When we decide to dig deeper, the story of Noach becomes more than one of primordial deluge, righteousness, and a covenant with humanity. Instead, Parshat Noach is a record of the Jewish people’s ability to adapt, adopt, and survive in the face of certain doom.
While scholars believe that Noach as we know it was first written down in the years following the return from Babylonian captivity, its roots date back much further, since we know the written Torah was preceded by centuries of transmission through word of mouth as oral tradition.
But what if I told you Noach was a special case? Because this story might not even be an Israelite story. Noah, his ark, and the deluge that wiped clean the face of the earth trace their lineage to the fertile strip of land between the Tigris and Euphrates: Mesopotamia.

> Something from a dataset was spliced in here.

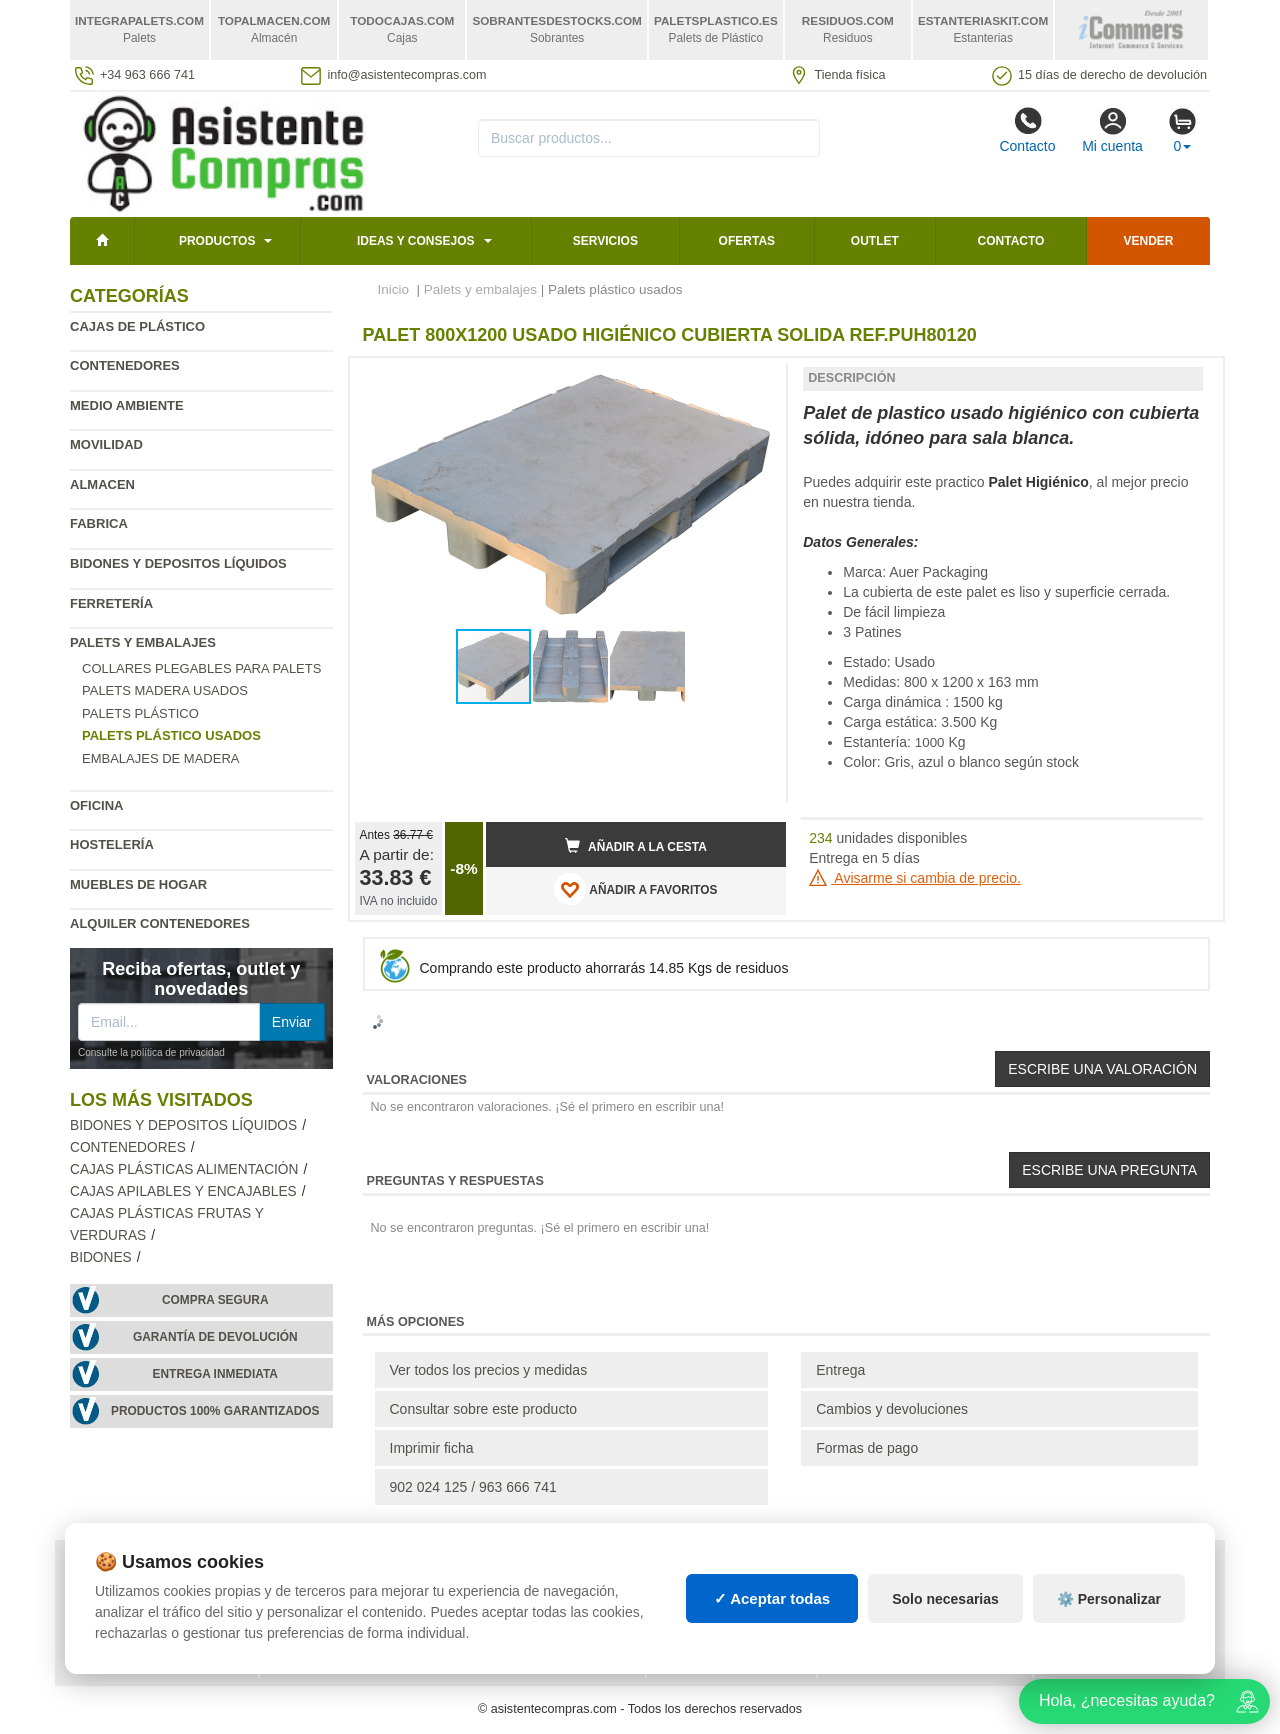 The width and height of the screenshot is (1280, 1734). Describe the element at coordinates (915, 878) in the screenshot. I see `Avisarme si cambia de precio.` at that location.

So was Noah actually a Babylonian? Hardly.
This epic, dating back to the 18th Century BCE, displays beat-for-beat parallels with Parshat Noach, but why? How? The hero of this much older and highly influential Babylonian flood myth was named Atrahasis, and the gods were mad. This hero of the Babylonian flood myth learns from the god Enki that the rest of the pantheon wishes to wipe out humanity. Atrahasis builds a boat, climbs aboard with his family, friends, animals, and provisions, and seals himself inside. While a cataclysmic flood wipes out all other life on earth, the divinely-chosen hero survives. When the flood waters recede, Atrahasis sends out a raven who, finding land to rest on, does not return, letting him know it is safe to exit the ark.
So how do we answer our question from earlier? What accounts for these parallels? Why and how? It’s simple: coexistence and cultural exchange! The Babylonian exile didn’t just bring psalms, hymns, and prophets; it gave us Noah’s Ark! There are more telltale signs of this story being loaned from the Babylonians. Take, for example, the word for flood, mabul; this probable loan word from Akkadian (the ancient Semitic language of the Babylonians), would have been alien to much of Parshat Noach’s early audience, so the author was kind enough to explain what it meant, “waters upon the earth”. Floods were commonplace in Babylonia, where the Tigris and Euphrates flooded irregularly and violently. On the other hand, to a Levantine audience living in the land of Israel, such a concept was entirely foreign.
So what does this all mean? Why does it matter that Noah’s Ark was lifted from a Babylonian epic?
The Babylonian Exile is the lamentation of ancient Judaism, second only to the destruction of Herod’s Temple by the Romans. It is the singular event that the Jewish people mourned for centuries, and yet it is also the source of one of Judaism’s most foundational texts. Yes, the idea of a flood and an ark and a bird are of Babylonian origin, but Noah is not Atrahasis. The point of Parshat Noach is not that humanity was wicked and god killed them all, it is that Noah was righteous, and god made a covenant never to destroy humanity again.
From the tragedy of the Exile came the promise from God never to destroy humanity. From the near destruction of the Jewish people, the destruction of the temple in Jerusalem, and the beginning of the diaspora that would come to define Judaism for millennia to come, rose the explicit promise from God Almighty to protect humanity Le’olam va’ed – for all eternity.